Claude Code users hitting usage limits 'way faster than expected'

Usage limits & suspected bugs

  • Many users report hitting Claude Code limits dramatically faster than before, sometimes after a single small query or a few prompts, even on paid plans (Pro/Max).
  • Some see large percentage jumps (e.g., 0% → 12% for a trivial prompt) and inconsistent day‑to‑day consumption.
  • A reverse‑engineering effort claims there are cache bugs:
    • Certain “magic strings” (e.g., about billing/tokens) in a conversation may invalidate KV cache and force full context reloads.
    • Using --resume in large conversations may rebuild the entire conversation cache, making resumption far more expensive than expected.
  • Others note unusually slow or looping behavior and retries that never succeed unless manually restarted.
  • Anthropic has acknowledged investigations into limits “hitting faster,” but users say refunds/adjustments are unclear or absent.

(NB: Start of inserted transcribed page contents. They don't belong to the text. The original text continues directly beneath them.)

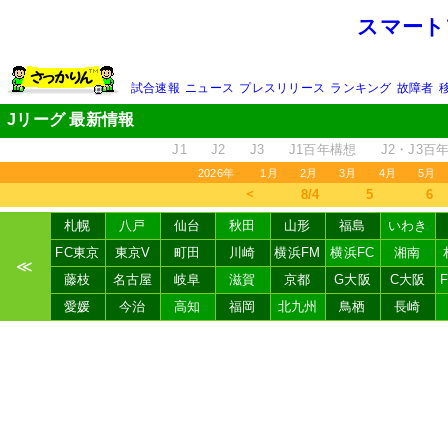
スマート
試合速報
ニュース
プレスリリース
ランキング
故障者
Jリーグ 最新情報
J1
J2
J3
J1百年構想
J2・J3百
2026年
1月
2月
3月
4月
5月
＜
8/4
5
6
札幌
八戸
仙台
秋田
山形
福島
いわき
FC東京
東京V
町田
川崎
横浜FM
横浜FC
湘南
≪
藤枝
名古屋
岐阜
滋賀
京都
G大阪
C大阪
愛媛
今治
高知
福岡
北九州
鳥栖
長崎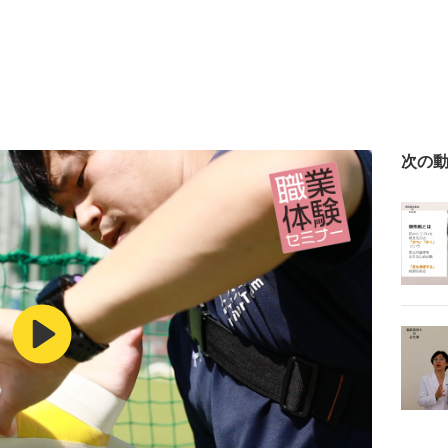
次の
Play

Pricing, transparency & “token anxiety”

  • People complain they can’t see or predict real token usage or hard limits; Anthropic only describes tiers relative to each other.
  • This unpredictability creates “token anxiety” and makes planning deep work sessions difficult.
  • Some suspect not just bugs but quiet tightening of quotas or “boiling the frog”–style pricing experiments; others think demand/compute costs or fixes to earlier under‑counting are more plausible.
  • The 5‑hour usage window, differing peak/non‑peak rates, and “extra usage” upsells that auto‑enable for some users add to mistrust.

User experience & value

  • Many find Claude Code highly capable for complex, agentic coding and codebase reasoning, often outperforming other tools.
  • Others see it as a “token hog,” preferring manual context curation over fully agentic flows.
  • For heavier coding, multiple users say Pro is now unusable; they hit limits quickly even on modest projects.

Alternatives, local models & routing

  • Numerous comments discuss routing easy tasks (summaries, translations) to cheaper/open‑weight models (Qwen, GLM, Kimi, etc.) via providers/routers and reserving Claude/Opus for hard problems.
  • Some argue open‑weight and local models are improving fast and can already replace proprietary tools for many workloads; others say they still lag for “real engineering” on large codebases.

Trust, support & long‑term concerns

  • Users criticize poor customer support (AI front‑ends, difficulty reaching humans) and lack of quota remediation.
  • Broader worries: dependence on a single vendor, future price hikes, dynamic/personalized pricing, and the push toward on‑prem or local‑first strategies to regain control.